When you find out that Bruce’s planning to send your youngest brother to Summer Camp…

Dick: *does meditative yoga poses while hanging upside down from the chandelier*

Jason: *lies down on the couch, tucks his arms behind his head, and kicks off his boots*

Tim: *sighs contentedly, takes a little sip of his coffee, and stares dreamily out the window*

Jason: Just imagine… If the brat says yes, we’ll have an entire summer without him.

Dick: We could play outside.

Jason: We could sit on the left side of the couch.

Tim: I could use the bathroom at 8:20!

Dick: Our dreams are very small, aren’t they?

Upon returning to the Manor after a mission abroad…

Red Hood: *sees Batgirl jump into Nightwing’s arms to hug him*

Red Hood: Dammit, I should have gone over and said we were back.

Red Robin: *rolls eyes* Yeah, it was “first come, first serve”.

Guess who lost the Robins’ Rock, Paper, Scissors battle to not accompany Damian gift shopping?

Damian [to employee]: If I were to give you this gift basket, based on that action alone, and no other data, infer and describe the hypothetical relationship that exists between us.

Employee: Excuse me?

Damian: Here. *hands gift basket to employee* Now, are we friends, colleagues, lovers? Are you my grandmother?

Employee: I don’t understand what you’re talking about, and you’re making me a little uncomfortable.

Jason: *grabs Damian by the scruff of his neck*

Jason: See, sounds just like you and Raven. We’ll take it.

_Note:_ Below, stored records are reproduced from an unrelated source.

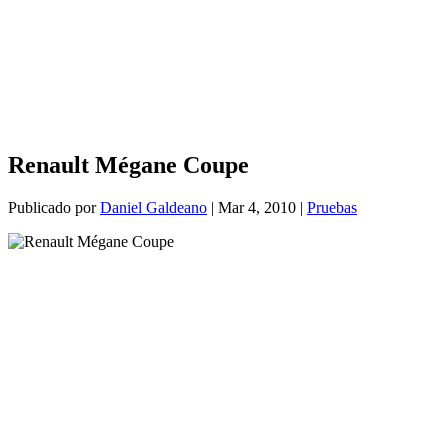
Renault Mégane Coupe
Publicado por
Daniel Galdeano
|
Mar 4, 2010
|
Pruebas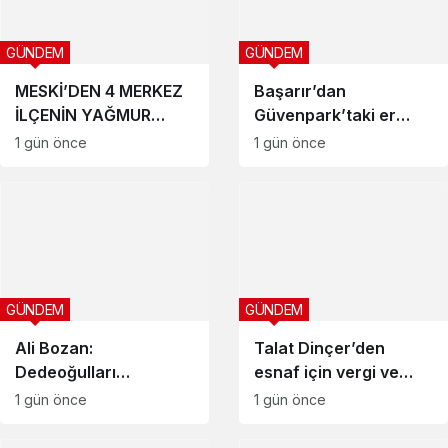
GÜNDEM
GÜNDEM
MESKİ’DEN 4 MERKEZ
Başarır’dan
İLÇENİN YAĞMUR
Güvenpark’taki er
SUYU ALTYAPISINA
gazileri ve şehit
1 gün önce
1 gün önce
GÜÇLÜ YATIRIM
ailelerine destek
GÜNDEM
GÜNDEM
Ali Bozan:
Talat Dinçer’den
Dedeoğulları
esnaf için vergi ve
katliamını
SGK yapılandırması
1 gün önce
1 gün önce
unutmayacağız
çağrısı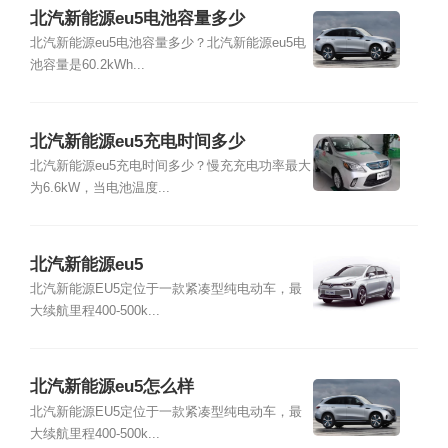
北汽新能源eu5电池容量多少
北汽新能源eu5电池容量多少？北汽新能源eu5电
池容量是60.2kWh...
北汽新能源eu5充电时间多少
北汽新能源eu5充电时间多少？慢充充电功率最大
为6.6kW，当电池温度...
北汽新能源eu5
北汽新能源EU5定位于一款紧凑型纯电动车，最
大续航里程400-500k...
北汽新能源eu5怎么样
北汽新能源EU5定位于一款紧凑型纯电动车，最
大续航里程400-500k...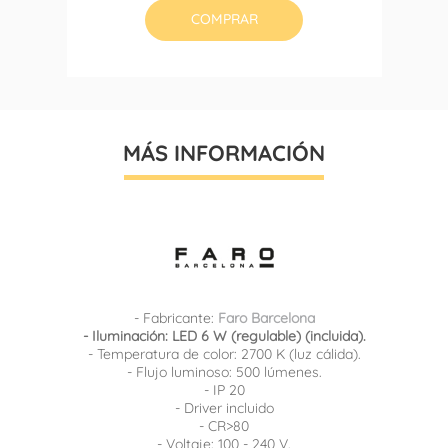
COMPRAR
MÁS INFORMACIÓN
- Fabricante:
Faro Barcelona
- Iluminación: LED 6 W (regulable) (incluida).
- Temperatura de color: 2700 K (luz cálida).
- Flujo luminoso: 500 lúmenes.
- IP 20
- Driver incluido
- CR>80
- Voltaje: 100 - 240 V.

Jason: *takes the gift basket and drags Damian away*

Teen Titans meetings be like…

Garfield: Put it on the agenda.

Damian: You have to make a motion to put it on the agenda.

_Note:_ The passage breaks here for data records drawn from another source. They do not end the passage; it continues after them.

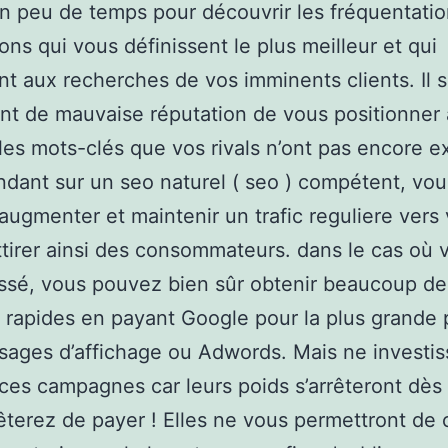
n peu de temps pour découvrir les fréquentatio
ons qui vous définissent le plus meilleur et qui
t aux recherches de vos imminents clients. Il 
t de mauvaise réputation de vous positionner
 les mots-clés que vos rivals n’ont pas encore ex
ndant sur un seo naturel ( seo ) compétent, vou
augmenter et maintenir un trafic reguliere vers 
attirer ainsi des consommateurs. dans le cas où 
ssé, vous pouvez bien sûr obtenir beaucoup de
s rapides en payant Google pour la plus grande 
ages d’affichage ou Adwords. Mais ne investis
 ces campagnes car leurs poids s’arrêteront dès
êterez de payer ! Elles ne vous permettront de c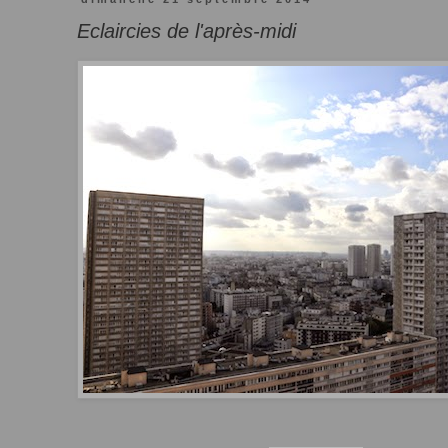
Eclaircies de l'après-midi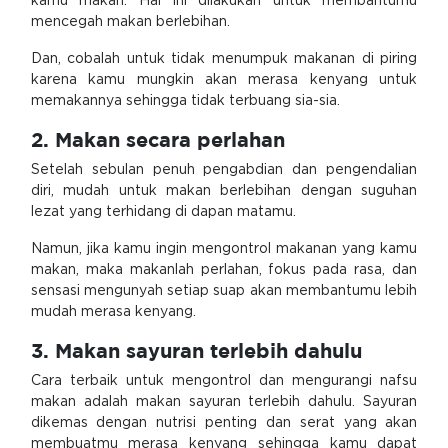
kamu makan. Hal ini dilakukan untuk membantumu
mencegah makan berlebihan.
Dan, cobalah untuk tidak menumpuk makanan di piring
karena kamu mungkin akan merasa kenyang untuk
memakannya sehingga tidak terbuang sia-sia.
2. Makan secara perlahan
Setelah sebulan penuh pengabdian dan pengendalian
diri, mudah untuk makan berlebihan dengan suguhan
lezat yang terhidang di dapan matamu.
Namun, jika kamu ingin mengontrol makanan yang kamu
makan, maka makanlah perlahan, fokus pada rasa, dan
sensasi mengunyah setiap suap akan membantumu lebih
mudah merasa kenyang.
3. Makan sayuran terlebih dahulu
Cara terbaik untuk mengontrol dan mengurangi nafsu
makan adalah makan sayuran terlebih dahulu. Sayuran
dikemas dengan nutrisi penting dan serat yang akan
membuatmu merasa kenyang sehingga kamu dapat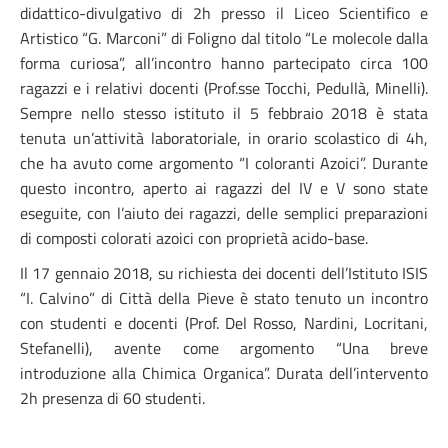
didattico-divulgativo di 2h presso il Liceo Scientifico e
Artistico “G. Marconi” di Foligno dal titolo “Le molecole dalla
forma curiosa”, all’incontro hanno partecipato circa 100
ragazzi e i relativi docenti (Prof.sse Tocchi, Pedullà, Minelli).
Sempre nello stesso istituto il 5 febbraio 2018 è stata
tenuta un’attività laboratoriale, in orario scolastico di 4h,
che ha avuto come argomento “I coloranti Azoici”. Durante
questo incontro, aperto ai ragazzi del IV e V sono state
eseguite, con l’aiuto dei ragazzi, delle semplici preparazioni
di composti colorati azoici con proprietà acido-base.
Il 17 gennaio 2018, su richiesta dei docenti dell’Istituto ISIS
“I. Calvino” di Città della Pieve è stato tenuto un incontro
con studenti e docenti (Prof. Del Rosso, Nardini, Locritani,
Stefanelli), avente come argomento “Una breve
introduzione alla Chimica Organica”. Durata dell’intervento
2h presenza di 60 studenti.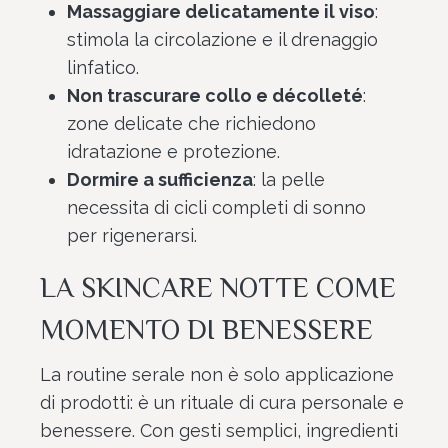
Massaggiare delicatamente il viso
:
stimola la circolazione e il drenaggio
linfatico.
Non trascurare collo e décolleté
:
zone delicate che richiedono
idratazione e protezione.
Dormire a sufficienza
: la pelle
necessita di cicli completi di sonno
per rigenerarsi.
LA SKINCARE NOTTE COME
MOMENTO DI BENESSERE
La routine serale non è solo applicazione
di prodotti: è un rituale di cura personale e
benessere. Con gesti semplici, ingredienti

Garfield: Oh, I’ll make a motion, alright. But you’re not gonna like it.


Just humor him, Beast Boy. *sigh*

Damian: *kicks Jason’s bedroom door open*

Jason: *pauses from typing on his laptop*

Damian: Todd.

Damian: I trusted you with my e-mail address, and you betrayed that trust by sending me Internet banality.

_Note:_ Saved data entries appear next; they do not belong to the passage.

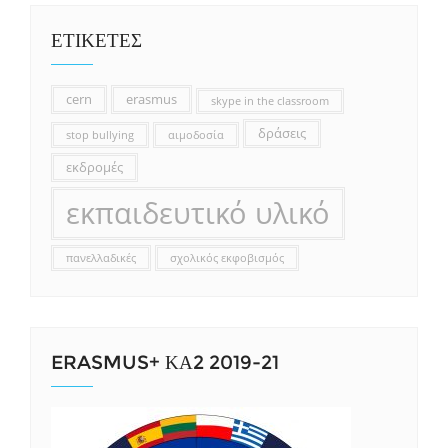
ΕΤΙΚΕΤΕΣ
cern
erasmus
skype in the classroom
δράσεις
stop bullying
αιμοδοσία
εκδρομές
εκπαιδευτικό υλικό
πανελλαδικές
σχολικός εκφοβισμός
ERASMUS+ ΚΑ2 2019-21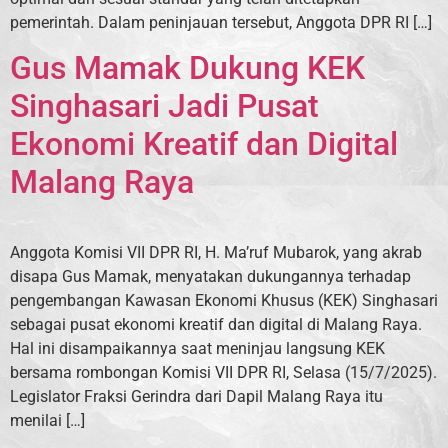
pemerintah. Dalam peninjauan tersebut, Anggota DPR RI […]
Gus Mamak Dukung KEK
Singhasari Jadi Pusat
Ekonomi Kreatif dan Digital
Malang Raya
Anggota Komisi VII DPR RI, H. Ma’ruf Mubarok, yang akrab
disapa Gus Mamak, menyatakan dukungannya terhadap
pengembangan Kawasan Ekonomi Khusus (KEK) Singhasari
sebagai pusat ekonomi kreatif dan digital di Malang Raya.
Hal ini disampaikannya saat meninjau langsung KEK
bersama rombongan Komisi VII DPR RI, Selasa (15/7/2025).
Legislator Fraksi Gerindra dari Dapil Malang Raya itu
menilai […]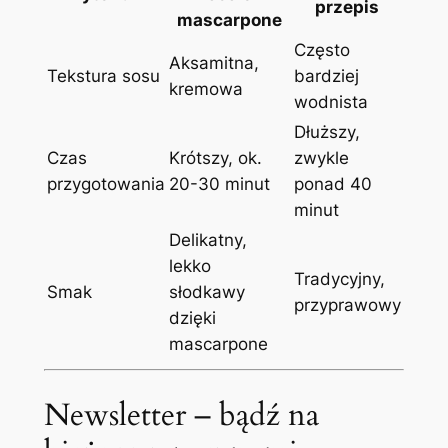
przepis
mascarpone
Często
Aksamitna,
Tekstura sosu
bardziej
kremowa
wodnista
Dłuższy,
Czas
Krótszy, ok.
zwykle
przygotowania
20-30 minut
ponad 40
minut
Delikatny,
lekko
Tradycyjny,
Smak
słodkawy
przyprawowy
dzięki
mascarpone
Newsletter – bądź na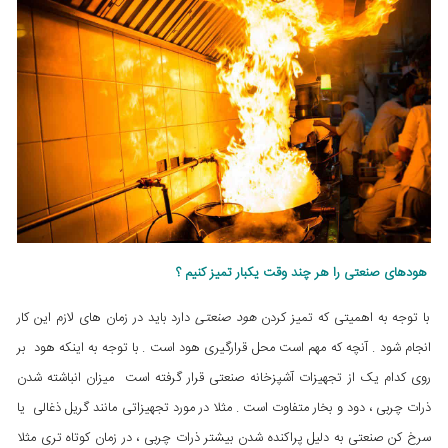
هودهای صنعتی را هر چند وقت یکبار تمیز کنیم ؟
با توجه به اهمیتی که تمیز کردن
هود صنعتی
دارد باید در زمان های لازم این کار
انجام شود . آنچه که مهم است محل قرارگیری هود است . با توجه به اینکه هود بر
روی کدام یک از تجهیزات آشپزخانه صنعتی قرار گرفته است میزان انباشته شدن
ذرات چربی ، دود و بخار متفاوت است . مثلا در مورد تجهیزاتی مانند گریل ذغالی یا
سرخ کن صنعتی به دلیل پراکنده شدن بیشتر ذرات چربی ، در زمان کوتاه تری مثلا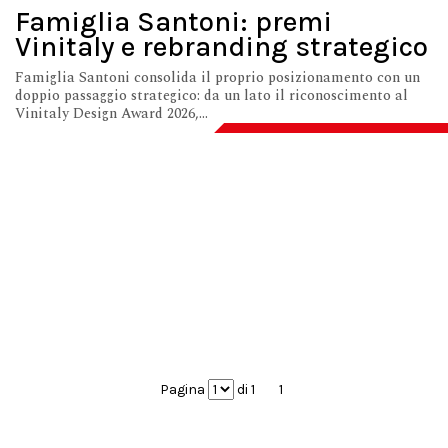
Famiglia Santoni: premi
Vinitaly e rebranding strategico
Famiglia Santoni consolida il proprio posizionamento con un
doppio passaggio strategico: da un lato il riconoscimento al
Vinitaly Design Award 2026,...
Pagina
di 1
1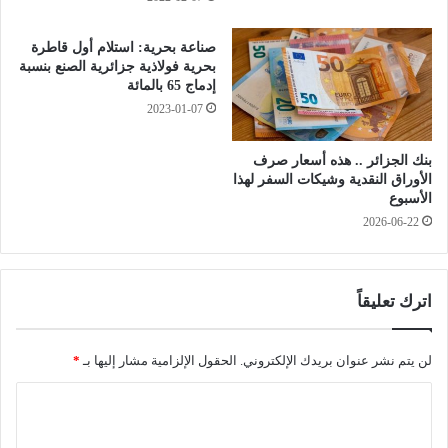
ض
ل
د
ا
صناعة بحرية: استلام أول قاطرة
ش
ل
بحرية فولاذية جزائرية الصنع بنسبة
ر
ر
إدماج 65 بالمائة
ط
م
2023-01-07
ة
ض
ا
ا
بنك الجزائر .. هذه أسعار صرف
ل
ن
الأوراق النقدية وشيكات السفر لهذا
ح
الأسبوع
د
2026-06-22
و
د
ا
ل
اترك تعليقاً
م
ت
د
لن يتم نشر عنوان بريدك الإلكتروني.
الحقول الإلزامية مشار إليها بـ
*
ا
و
ا
ل
ل
ة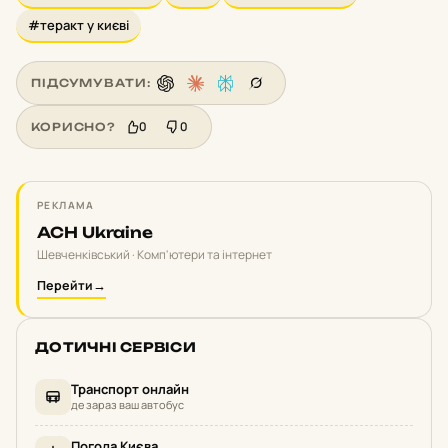
#теракт у києві
ПІДСУМУВАТИ:
0
0
КОРИСНО?
РЕКЛАМА
ACH Ukraine
Шевченківський · Комп'ютери та інтернет
Перейти
→
ДОТИЧНІ СЕРВІСИ
Транспорт онлайн
де зараз ваш автобус
Погода Києва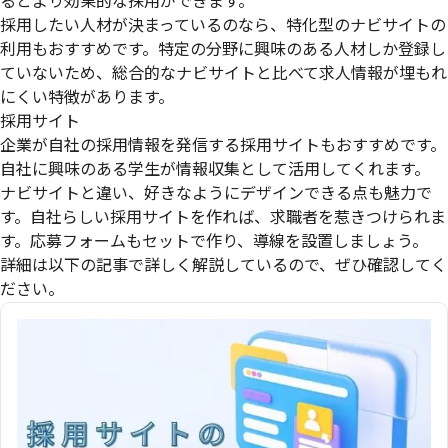
るとより効果的な採用ができます。
採用したい人材が決まっているのなら、特化型のナビサイトの
利用もおすすめです。特定の分野に興味のある人材しか登録し
ていないため、総合的なナビサイトと比べて求人情報が埋もれ
にくい特徴があります。
採用サイト
企業が自社の採用情報を発信する採用サイトもおすすめです。
自社に興味のある学生が情報収集として活用してくれます。
ナビサイトと違い、好きなようにデザインできる点も魅力で
す。自社らしい採用サイトを作れば、求職者を惹きつけられま
す。応募フォームもセットで作り、導線を設置しましょう。
詳細は以下の記事で詳しく解説しているので、ぜひ確認してく
ださい。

He only accepts those adorable kitten-related memes, Jay.

Damian: *sneers*

Tim: I am going to introduce you to a world of hurt, you little brat!

Tim: *charges towards Damian*

Jason: *grabs Tim by the scruff of his neck*

Jason: You don’t want to get into it with Damian. The kid is one lab accident away from being a super villain.

Tam: Tim isn’t the kind of guy I usually go out with…

Jason: Timbo isn’t the kind of guy anyone usually goes out with.


You’re one to talk, Jay. Not exactly a lot of guys resurrected by the Lazarus Pit walking around.